*TASK MATERIAL:*
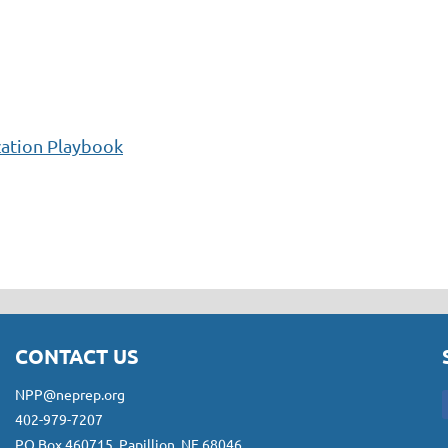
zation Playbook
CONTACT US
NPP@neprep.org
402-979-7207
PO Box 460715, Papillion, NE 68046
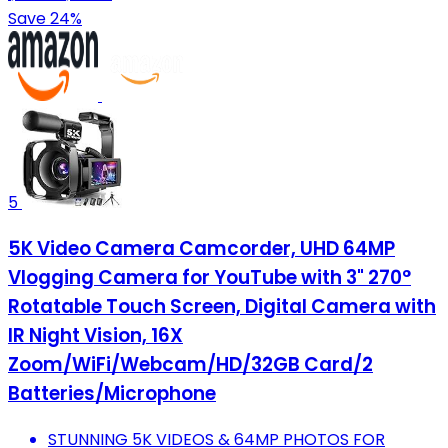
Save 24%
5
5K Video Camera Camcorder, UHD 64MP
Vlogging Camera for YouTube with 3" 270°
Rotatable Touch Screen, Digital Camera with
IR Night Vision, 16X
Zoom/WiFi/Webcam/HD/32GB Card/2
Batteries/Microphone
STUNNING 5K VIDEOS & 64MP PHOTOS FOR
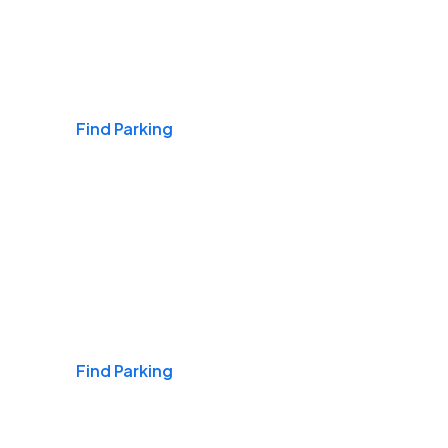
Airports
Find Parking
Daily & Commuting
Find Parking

* * *

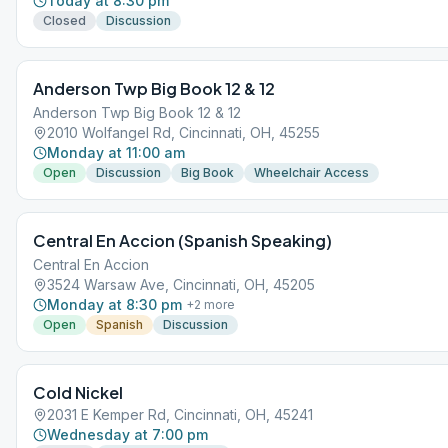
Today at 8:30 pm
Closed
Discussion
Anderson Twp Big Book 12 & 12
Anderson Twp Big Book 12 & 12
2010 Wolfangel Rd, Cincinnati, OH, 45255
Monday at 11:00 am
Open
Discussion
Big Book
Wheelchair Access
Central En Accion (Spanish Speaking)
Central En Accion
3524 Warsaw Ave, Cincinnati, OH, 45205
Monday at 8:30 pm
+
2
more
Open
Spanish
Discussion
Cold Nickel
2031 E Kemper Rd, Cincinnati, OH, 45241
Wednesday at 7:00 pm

---

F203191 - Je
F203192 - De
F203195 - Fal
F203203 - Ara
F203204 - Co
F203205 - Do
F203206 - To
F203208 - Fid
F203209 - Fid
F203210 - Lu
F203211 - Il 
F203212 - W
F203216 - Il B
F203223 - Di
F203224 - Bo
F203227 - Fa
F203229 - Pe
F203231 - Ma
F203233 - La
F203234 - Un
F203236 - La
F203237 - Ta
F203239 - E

*WHAT NEEDS TO BE DONE:*
When you reach the line holding "F203224 - Bo" in the records above, begin reproducing exactly, stop after the line holding "F203239 - E", and output nothing else.

*ANSWER BOX:*
F203224 - Bo
F203227 - Fa
F203229 - Pe
F203231 - Ma
F203233 - La
F203234 - Un
F203236 - La
F203237 - Ta
F203239 - E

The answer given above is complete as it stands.